The targeting of cops
The officer ambush in Dallas wasn't the only targeted attack on law enforcement last year. Ten days after the Dallas shooting, a gunman targeted officers in Baton Rouge, killing three and injuring three others.
Last year, the U.S. saw the most felonious (intentional) deaths of law enforcement officers in five years, with 92 intentional deaths, according to the National Law Enforcement Officers Memorial Fund.
The lowest of the past five years was 2013, when the deaths of 49 law enforcement officers were considered felonious.
As of July 6, this year there have been 36 law enforcement deaths that are considered felonious. One of those was just this week, when a New York City police officer was gunned down in a marked police command vehicle, in an attack the New York City police commissioner called an unprovoked assassination.
To Brown, it feels like the targeting of cops is getting worse.
"Every time we think that we're going to improve the relationship, either a viral video comes out showing a cop shooting an unarmed person, or a cop just doing their job is ambushed and killed," Brown said. "So it seems like we stay divided with these incidents happening on both sides."

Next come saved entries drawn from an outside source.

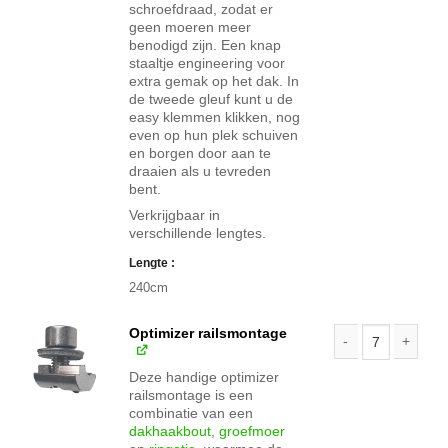
schroefdraad, zodat er
geen moeren meer
benodigd zijn. Een knap
staaltje engineering voor
extra gemak op het dak. In
de tweede gleuf kunt u de
easy klemmen klikken, nog
even op hun plek schuiven
en borgen door aan te
draaien als u tevreden
bent.
Verkrijgbaar in
verschillende lengtes.
Lengte
240cm
Optimizer railsmontage
Optimizer railsmo
Deze handige optimizer
railsmontage is een
combinatie van een
dakhaakbout
,
groefmoer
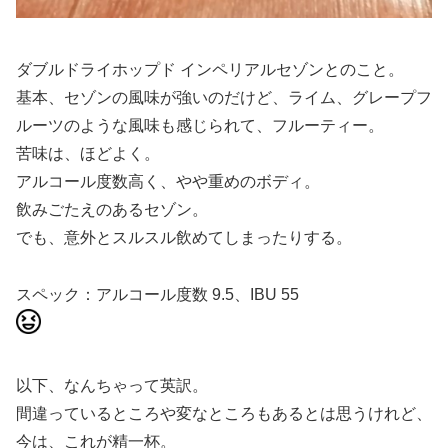
ダブルドライホップド インペリアルセゾンとのこと。
基本、セゾンの風味が強いのだけど、ライム、グレープフ
ルーツのような風味も感じられて、フルーティー。
苦味は、ほどよく。
アルコール度数高く、やや重めのボディ。
飲みごたえのあるセゾン。
でも、意外とスルスル飲めてしまったりする。
スペック：アルコール度数 9.5、IBU 55
以下、なんちゃって英訳。
間違っているところや変なところもあるとは思うけれど、
今は、これが精一杯。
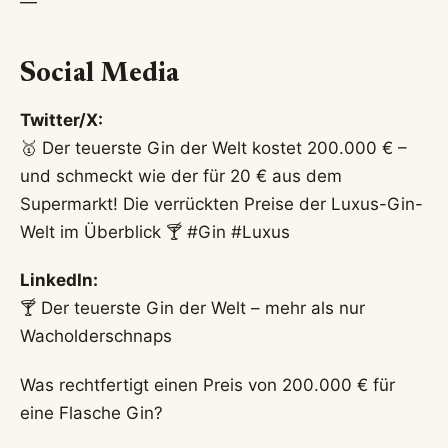
—
Social Media
Twitter/X:
🥇 Der teuerste Gin der Welt kostet 200.000 € –
und schmeckt wie der für 20 € aus dem
Supermarkt! Die verrückten Preise der Luxus-Gin-
Welt im Überblick 🍸 #Gin #Luxus
LinkedIn:
🍸 Der teuerste Gin der Welt – mehr als nur
Wacholderschnaps
Was rechtfertigt einen Preis von 200.000 € für
eine Flasche Gin?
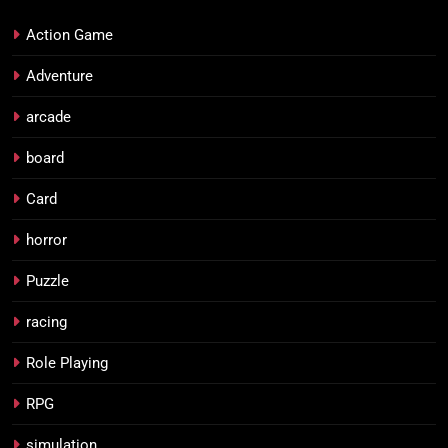
Action Game
Adventure
arcade
board
Card
horror
Puzzle
racing
Role Playing
RPG
simulation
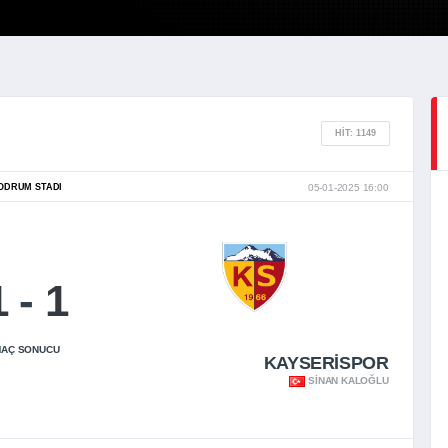
HIT: 1149
ODRUM STADI
05-01-2025 16:00
1
-
1
AÇ SONUCU
KAYSERİSPOR
SINAN KALOĞLU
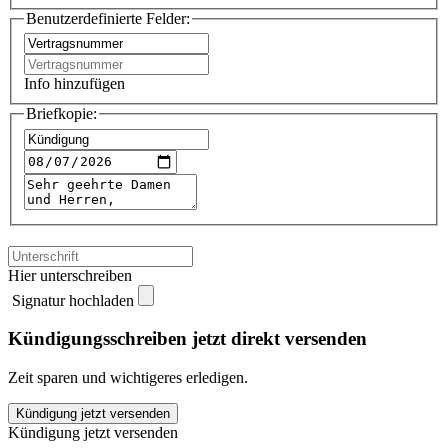
Benutzerdefinierte Felder:
Info hinzufügen
Briefkopie:
Hier unterschreiben
Signatur hochladen
Kündigungsschreiben jetzt direkt versenden
Zeit sparen und wichtigeres erledigen.
Fortunkonzept
Kündigung jetzt versenden
kündigen
Kündigung jetzt versenden
quantity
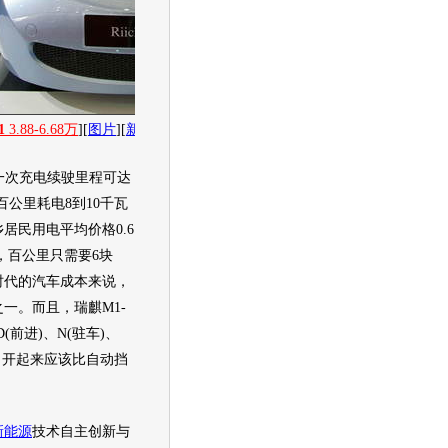
1
3.88-6.68万
][
图片
][
新闻
][
社区
][
经销商报价
3.88
万起
]
V一次充电续驶里程可达
每百公里耗电8到10千瓦
居民用电平均价格0.6
，百公里只需要6块
时代的汽车成本来说，
之一。而且，
瑞麒M1
-
(前进)、N(驻车)、
位，开起来应该比自动挡
新能源
技术自主创新与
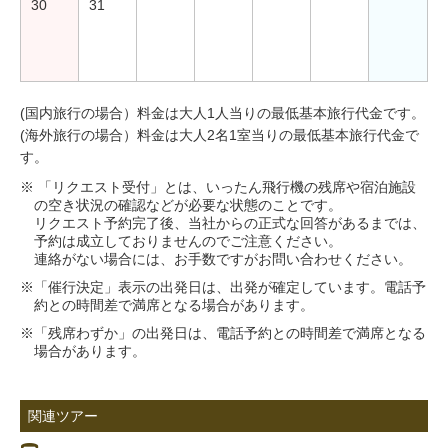
30
31
(国内旅行の場合）料金は大人1人当りの最低基本旅行代金です。
(海外旅行の場合）料金は大人2名1室当りの最低基本旅行代金で
す。
※ 「リクエスト受付」とは、いったん飛行機の残席や宿泊施設
の空き状況の確認などが必要な状態のことです。
リクエスト予約完了後、当社からの正式な回答があるまでは、
予約は成立しておりませんのでご注意ください。
連絡がない場合には、お手数ですがお問い合わせください。
※「催行決定」表示の出発日は、出発が確定しています。電話予
約との時間差で満席となる場合があります。
※「残席わずか」の出発日は、電話予約との時間差で満席となる
場合があります。
関連ツアー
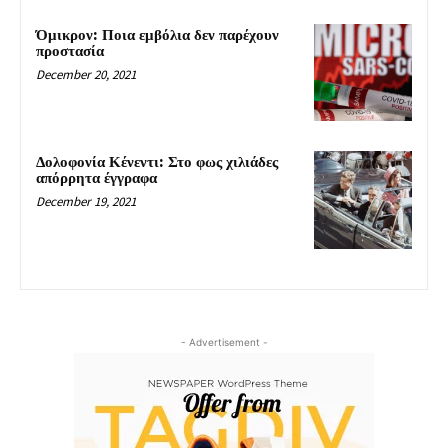
Όμικρον: Ποια εμβόλια δεν παρέχουν
προστασία
December 20, 2021
Δολοφονία Κένεντι: Στο φως χιλιάδες
απόρρητα έγγραφα
December 19, 2021
- Advertisement -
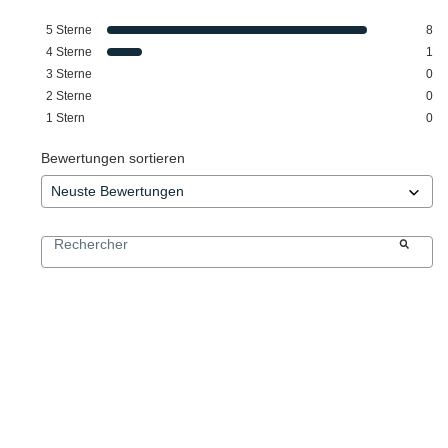
5
Sterne
8
4
Sterne
1
3
Sterne
0
2
Sterne
0
1
Stern
0
Bewertungen sortieren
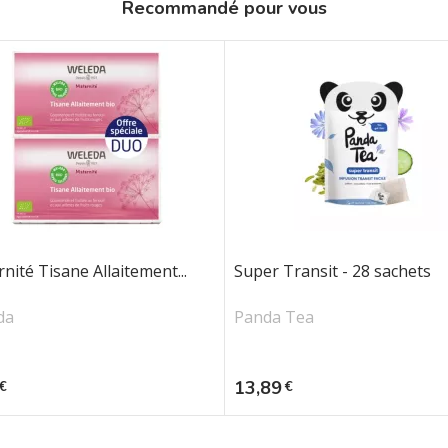
Recommandé pour vous
nité Tisane Allaitement...
Super Transit - 28 sachets
da
Panda Tea
Prix
13,89
€
€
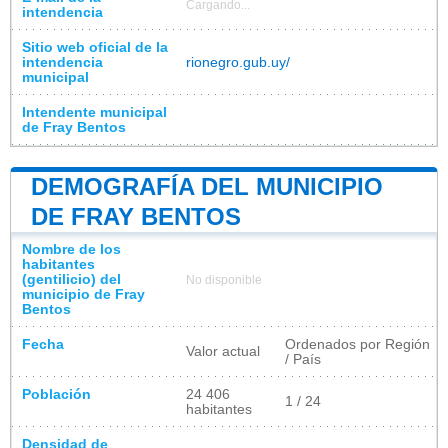
Cargando...
intendencia
Sitio web oficial de la
intendencia
rionegro.gub.uy/
municipal
Intendente municipal
de Fray Bentos
DEMOGRAFÍA DEL MUNICIPIO
DE FRAY BENTOS
Nombre de los
habitantes
(gentilicio) del
No disponible
municipio de Fray
Bentos
Fecha
Ordenados por Región
Valor actual
/ País
Población
24 406
1 / 24
habitantes
Densidad de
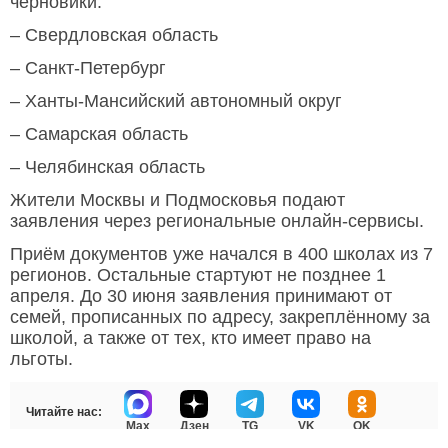
черновики:
– Свердловская область
– Санкт-Петербург
– Ханты-Мансийский автономный округ
– Самарская область
– Челябинская область
Жители Москвы и Подмосковья подают
заявления через региональные онлайн-сервисы.
Приём документов уже начался в 400 школах из 7
регионов. Остальные стартуют не позднее 1
апреля. До 30 июня заявления принимают от
семей, прописанных по адресу, закреплённому за
школой, а также от тех, кто имеет право на
льготы.
Читайте нас:
Max
Дзен
TG
VK
OK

The Dallas attack came after a Fourth of July weekend of police-involved shootings caught on video that left the nation on edge: Alton Sterling, a black man, was shot and killed during an altercation with Baton Rouge police officers on July 5, and Philando Castile, another black man, was shot and killed in a police encounter in Minnesota on July 6.

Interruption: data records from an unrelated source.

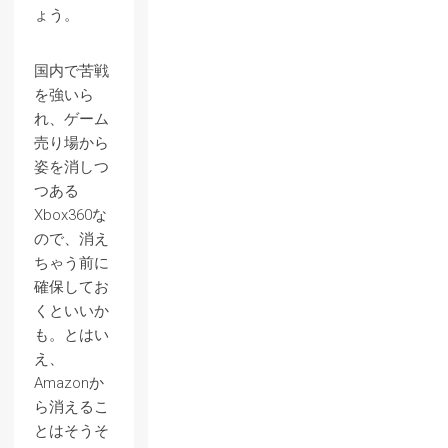
ょう。
国内で苦戦
を強いら
れ、ゲーム
売り場から
姿を消しつ
つある
Xbox360な
ので、消え
ちゃう前に
確保してお
くといいか
も。とはい
え、
Amazonか
ら消えるこ
とはそうそ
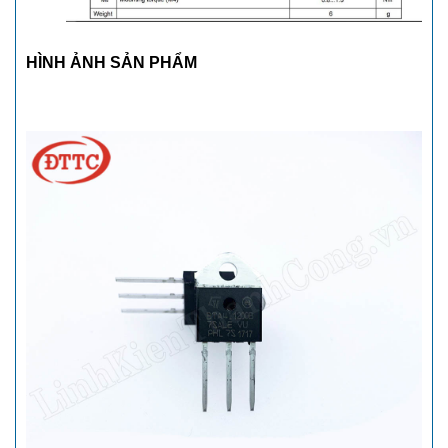
HÌNH ẢNH SẢN PHẨM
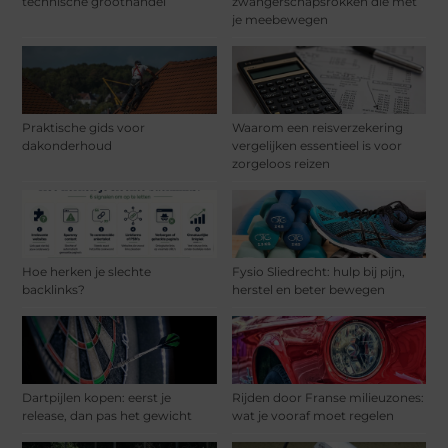
technische groothandel
zwangerschapsrokken die met
je meebewegen
Praktische gids voor
Waarom een reisverzekering
dakonderhoud
vergelijken essentieel is voor
zorgeloos reizen
Hoe herken je slechte
Fysio Sliedrecht: hulp bij pijn,
backlinks?
herstel en beter bewegen
Dartpijlen kopen: eerst je
Rijden door Franse milieuzones:
release, dan pas het gewicht
wat je vooraf moet regelen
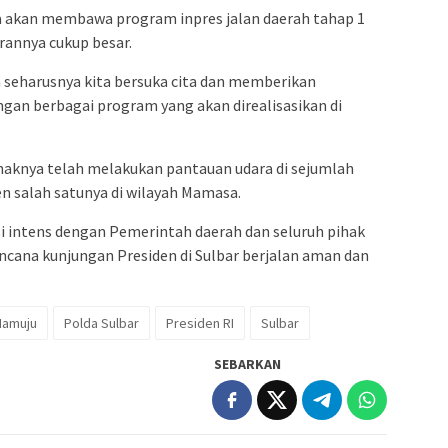
ga akan membawa program inpres jalan daerah tahap 1
rannya cukup besar.
 seharusnya kita bersuka cita dan memberikan
gan berbagai program yang akan direalisasikan di
haknya telah melakukan pantauan udara di sejumlah
en salah satunya di wilayah Mamasa.
i intens dengan Pemerintah daerah dan seluruh pihak
ncana kunjungan Presiden di Sulbar berjalan aman dan
amuju
Polda Sulbar
Presiden RI
Sulbar
SEBARKAN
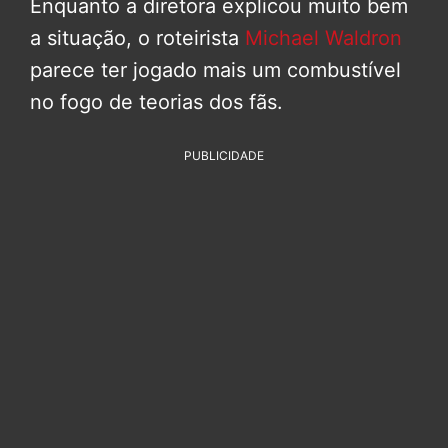
Enquanto a diretora explicou muito bem
a situação, o roteirista
Michael Waldron
parece ter jogado mais um combustível
no fogo de teorias dos fãs.
PUBLICIDADE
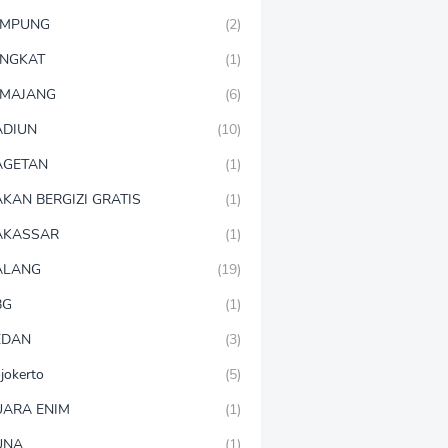
AMPUNG
(2)
NGKAT
(1)
MAJANG
(6)
DIUN
(10)
AGETAN
(1)
KAN BERGIZI GRATIS
(1)
AKASSAR
(1)
ALANG
(19)
BG
(1)
EDAN
(3)
jokerto
(5)
ARA ENIM
(1)
UNA
(1)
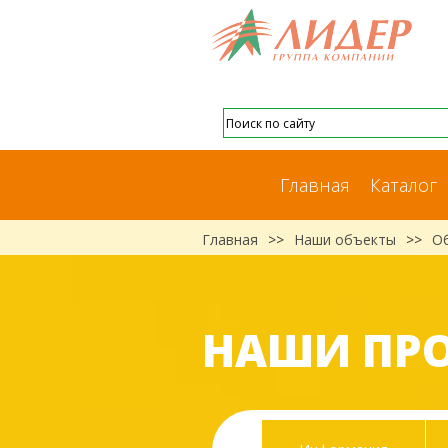
Главная
Каталог
Главная
>>
Наши объекты
>>
О
НАШИ ПР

The Baton Rouge and Minnesota shootings sparked protests throughout the country, including the peaceful protest in Dallas on July 7, 2016.

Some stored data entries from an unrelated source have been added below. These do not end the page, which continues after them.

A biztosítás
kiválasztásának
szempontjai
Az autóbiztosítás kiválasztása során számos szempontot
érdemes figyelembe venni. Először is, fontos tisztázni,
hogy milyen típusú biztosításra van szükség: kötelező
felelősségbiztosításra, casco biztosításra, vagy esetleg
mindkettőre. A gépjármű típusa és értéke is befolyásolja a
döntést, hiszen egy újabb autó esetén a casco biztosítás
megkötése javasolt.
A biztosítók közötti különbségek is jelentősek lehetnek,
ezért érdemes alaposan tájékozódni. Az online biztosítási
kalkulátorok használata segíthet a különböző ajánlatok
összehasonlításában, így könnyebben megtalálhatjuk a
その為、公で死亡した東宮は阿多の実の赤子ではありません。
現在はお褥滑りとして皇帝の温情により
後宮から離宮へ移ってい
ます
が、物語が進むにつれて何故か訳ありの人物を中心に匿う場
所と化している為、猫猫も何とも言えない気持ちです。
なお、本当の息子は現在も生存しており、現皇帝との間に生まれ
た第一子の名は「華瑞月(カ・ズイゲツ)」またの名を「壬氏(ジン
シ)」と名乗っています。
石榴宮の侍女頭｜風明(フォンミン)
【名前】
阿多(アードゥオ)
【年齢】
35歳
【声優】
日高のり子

One year later, no officers involved in the Baton Rouge or Minnesota shootings has been convicted. The Department of Justice said this May that federal prosecutors found insufficient evidence to charge either officer involved in Sterling's shooting and the officer who fatally shot Castile was acquitted of manslaughter last month.
However, despite the strain on police-community relations and the targeting of cops, Brown says officers won't be deterred. He noted that as he's traveled the country this year, he's not seen any pullback of professionalism anywhere.
"Even in the face of hyper-criticism -- maybe in some cases well deserved -- and also in the face of these ambush-style killings, cops come to work and do their job the right way, day in and day out, at the highest levels," Brown said.
He says New York City police are still going to work this week after their colleague was gunned down, even though the officers know they are at risk of getting gunned down, too.
"It's just a brave, courageous group of people, men and women, who in the face of most dangerous circumstance or the most hypercritical circumstance, come in to do their job in the most professional way," he said.